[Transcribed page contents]
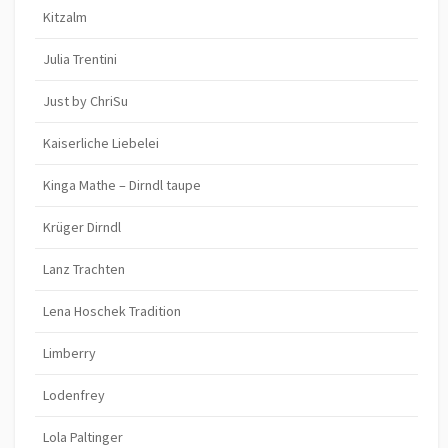
Kitzalm
Julia Trentini
Just by ChriSu
Kaiserliche Liebelei
Kinga Mathe – Dirndl taupe
Krüger Dirndl
Lanz Trachten
Lena Hoschek Tradition
Limberry
Lodenfrey
Lola Paltinger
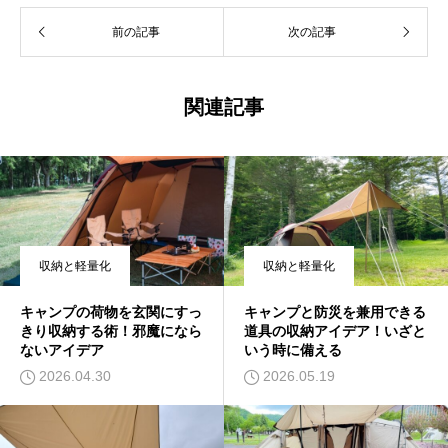
前の記事
次の記事
関連記事
収納と軽量化
収納と軽量化
キャンプの荷物を玄関にすっ
キャンプと防災を兼用できる
きり収納する術！邪魔になら
道具の収納アイデア！いざと
ないアイデア
いう時に備える
2026.04.30
2026.05.19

■ **WORK REQUIRED**:
Lines with "Dirndl" in the records above: copy every one of them.

■ **FINISHED TASK**:
Kinga Mathe – Dirndl taupe
Krüger Dirndl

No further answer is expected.